Metoda, którą posługiwałem się w tej książce, polegała na tym, że patrzyłem na ograniczenia
nałożone na jednostki i narody, żeby zobaczyć, jak muszą się zachowywać determinowane tymi
ograniczeniami, a następnie spróbować zrozumieć, jakie konsekwencje będą miały te działania. Jest
mnóstwo niewiadomych i żadna przepowiednia na całe stulecie nie może być ani pełna, ani
całkowicie trafna. Ale jeśli udało mi się tutaj przedstawić istotę niektórych najważniejszych
ograniczeń oraz prawdopodobne reakcje na te ograniczenia i rezultaty tych działań, będę
zadowolony.

Dziwnie się czuję, pisząc tę książkę, ponieważ nigdy się nie dowiem, czy jest prawdziwa, czy
fałszywa. Dlatego piszę ją dla swoich dzieci, a jeszcze bardziej dla swoich wnuków, bo one będą to
wiedzieć. Jeśli zechcą kiedyś zajrzeć do tej książki w poszukiwaniu jakiejś wskazówki, będę do
usług.
PODZIĘKOWANIA
Ta książka nie mogłaby nawet zostać pomyślana, nie mówiąc już o jej napisaniu, bez moich kolegów
ze Stratforu. Mój przyjaciel Don Kuykendall przez cały czas niezachwianie mnie wspierał. Scott
Stringer okazał wielką cierpliwość i pomysłowość przy mapach. Wszyscy w Stratforze starali się,
abyśmy - ja i książka - stali się lepsi. Na szczególne podziękowania zasługują: Rodger Baker, Reva
Bhalla, Lauren Goodrich, Nate Hughes, Aaric Eisenstein i Colin Chapman. Chcę również
podziękować Peterowi Zeihanowi, którego wnikliwe i bezlitosne uwagi pomagały mi, i drażniły
mnie, niepomiernie. Poza stratforską rodziną chcę podziękować Johnowi Mauldinowi i Gusztavowi
Molnarowi, którzy nauczyli mnie innego spojrzenia na rzeczy.
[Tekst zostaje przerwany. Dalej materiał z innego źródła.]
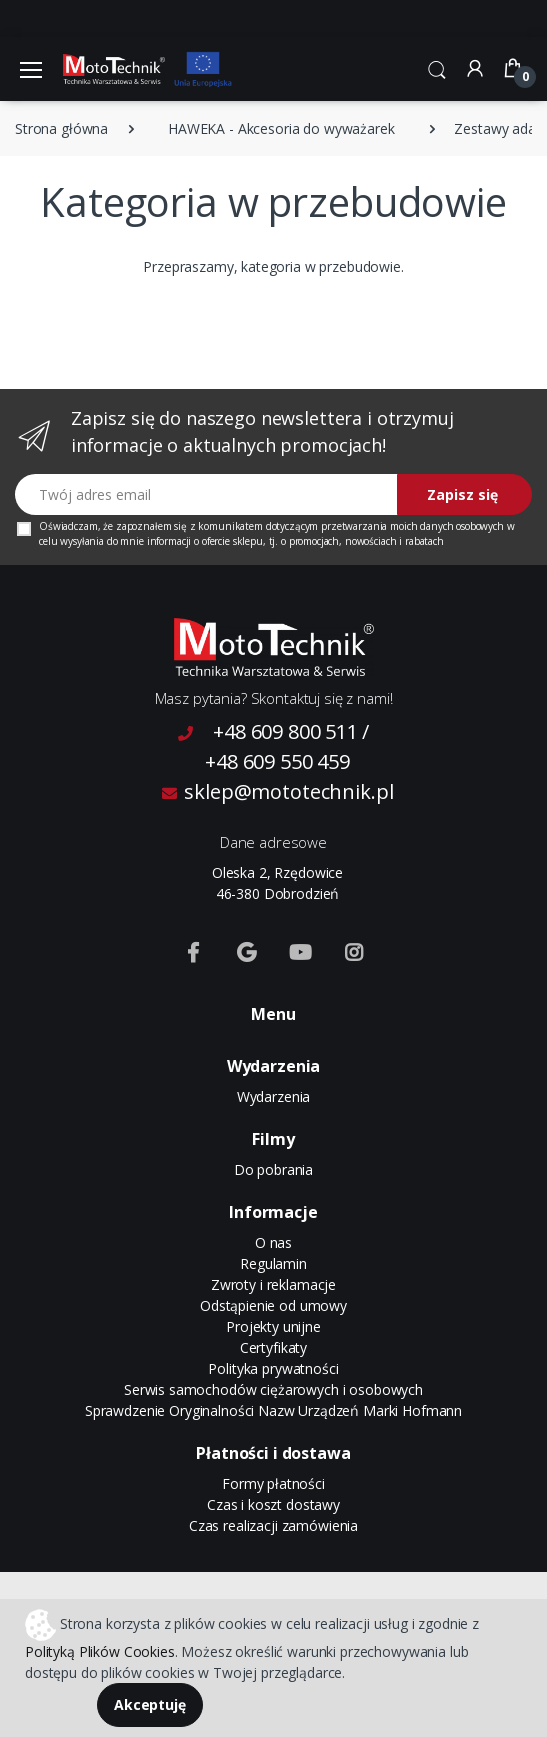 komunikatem (230, 526)
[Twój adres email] (206, 494)
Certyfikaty (273, 1347)
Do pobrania (273, 1169)
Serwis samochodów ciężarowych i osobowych (273, 1389)
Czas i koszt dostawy (273, 1504)
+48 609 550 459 (277, 761)
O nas (273, 1242)
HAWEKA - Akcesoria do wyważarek (281, 128)
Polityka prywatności (273, 1368)
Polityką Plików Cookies (100, 1651)
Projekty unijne (273, 1326)
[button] (437, 67)
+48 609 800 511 (285, 731)
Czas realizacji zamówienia (273, 1525)
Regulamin (273, 1263)
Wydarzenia (274, 1096)
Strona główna (61, 128)
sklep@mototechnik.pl (278, 791)
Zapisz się (462, 494)
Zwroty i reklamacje (273, 1284)
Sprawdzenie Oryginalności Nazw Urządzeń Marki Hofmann (273, 1410)
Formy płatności (273, 1483)
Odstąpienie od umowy (273, 1305)
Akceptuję (150, 1704) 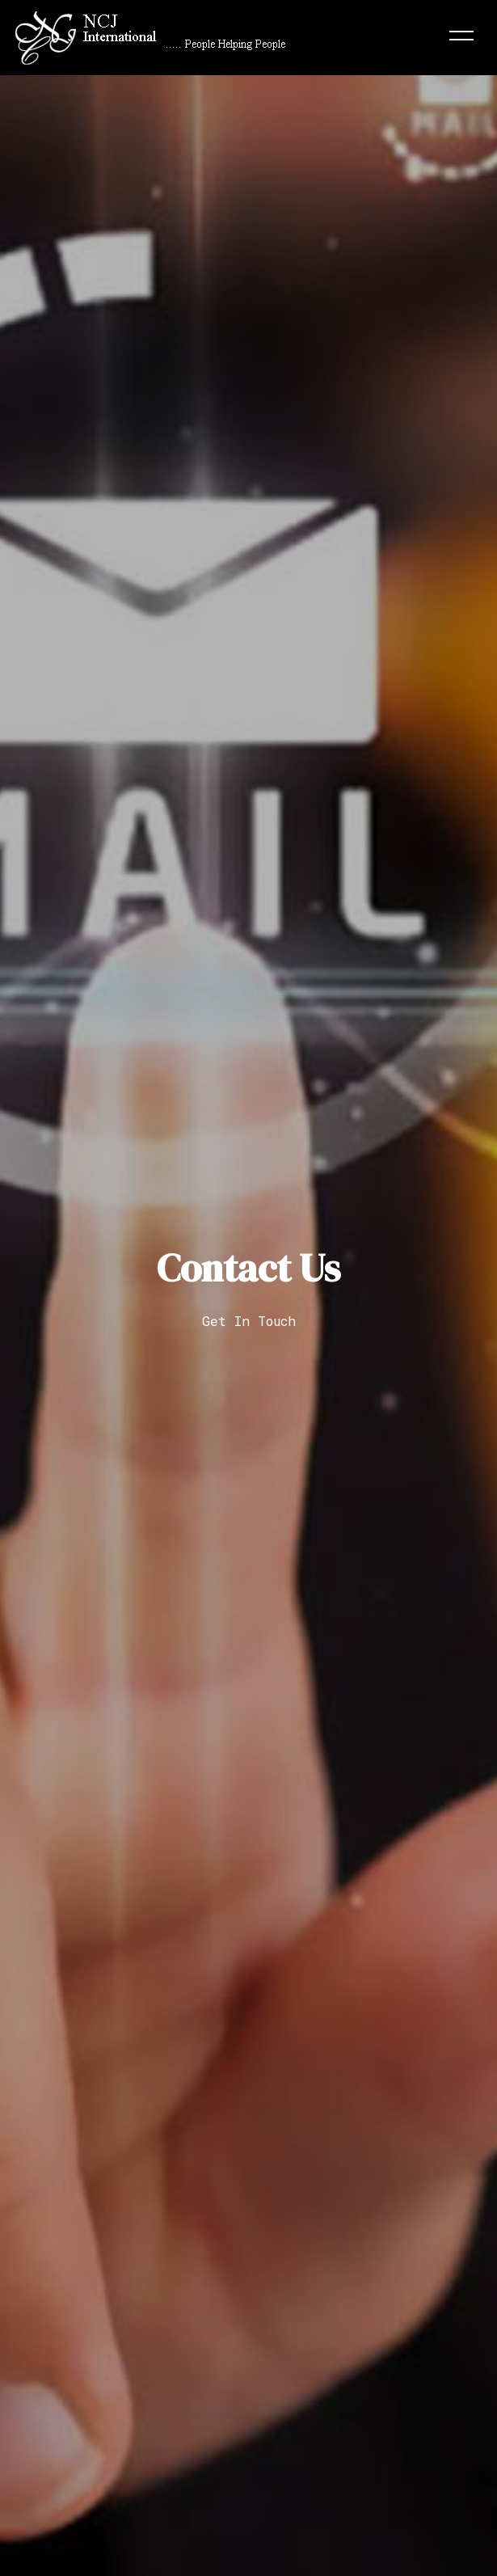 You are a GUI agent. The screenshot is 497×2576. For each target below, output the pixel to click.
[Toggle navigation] (461, 38) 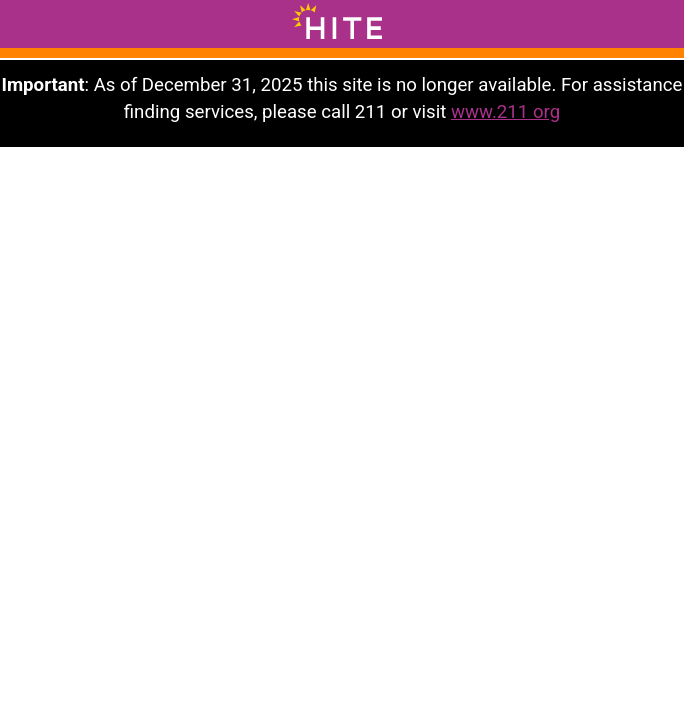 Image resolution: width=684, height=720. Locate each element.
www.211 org (505, 112) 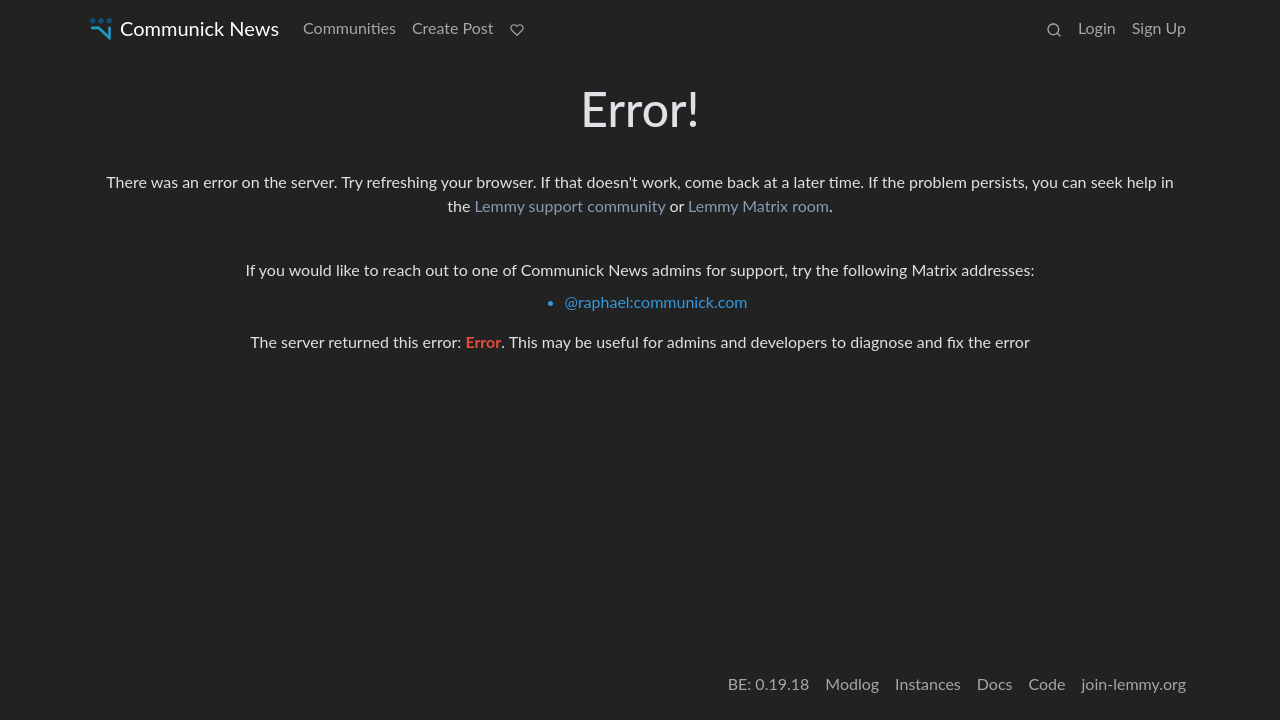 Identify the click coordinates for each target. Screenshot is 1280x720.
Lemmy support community (569, 205)
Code (1047, 683)
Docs (995, 683)
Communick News (182, 28)
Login (1097, 27)
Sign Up (1159, 27)
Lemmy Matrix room (758, 205)
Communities (349, 27)
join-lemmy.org (1134, 683)
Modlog (852, 683)
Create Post (453, 27)
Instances (928, 683) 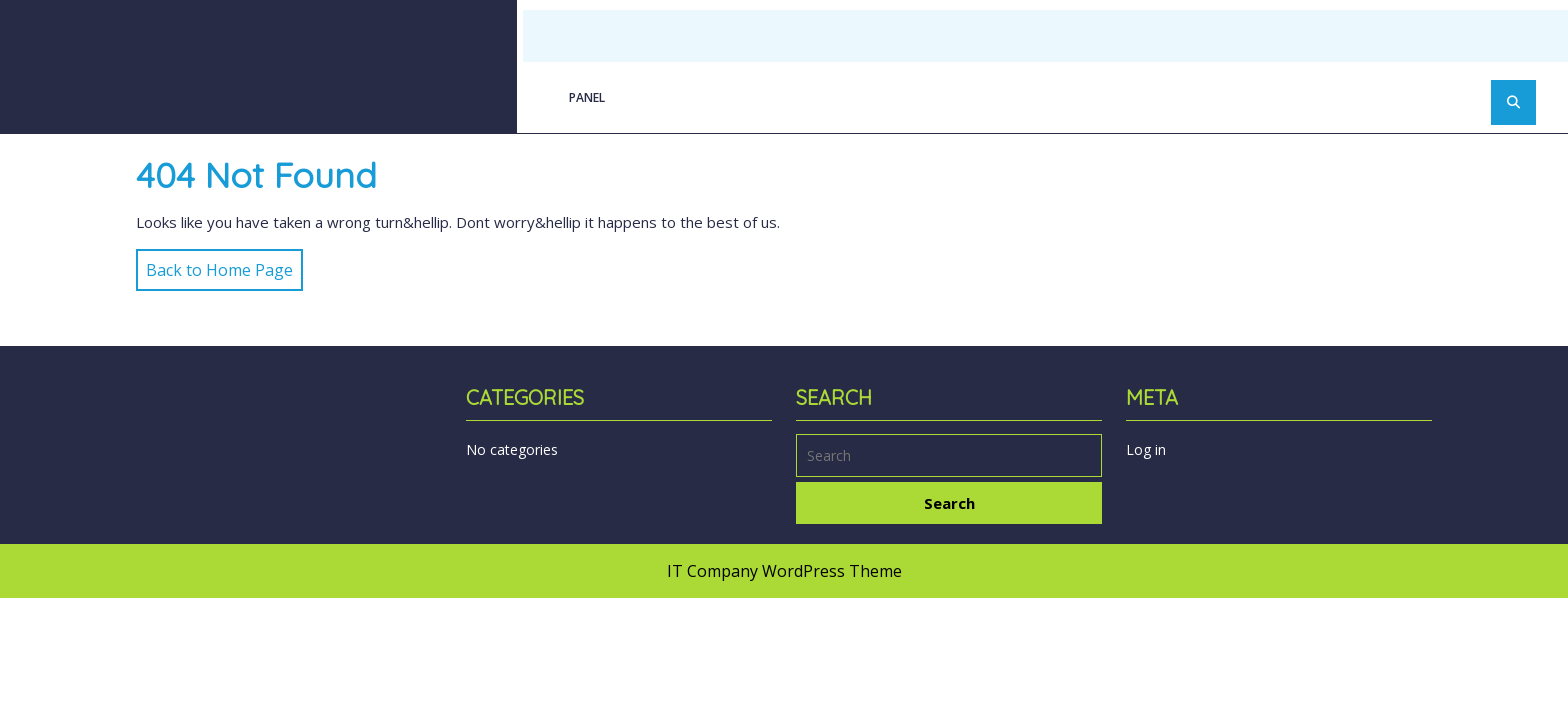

Susan Copland postarała się, aby to, i
wiele innych rzeczy, się udało.

Na koniec chcę podziękować swojemu agentowi literackiemu, Jimowi Homfisherowi, i Jasonowi


Kaufmanowi, mojemu redaktorowi w wydawnictwie Doubleday, którzy dokładali wielkich starań,
aby wznieść mnie ponad granicę nieprzeniknionego. Rob Bloom zadbał o efekt końcowy.

Ta książka ma wielu rodziców, ale ja jestem odpowiedzialny za wszystkie jej braki.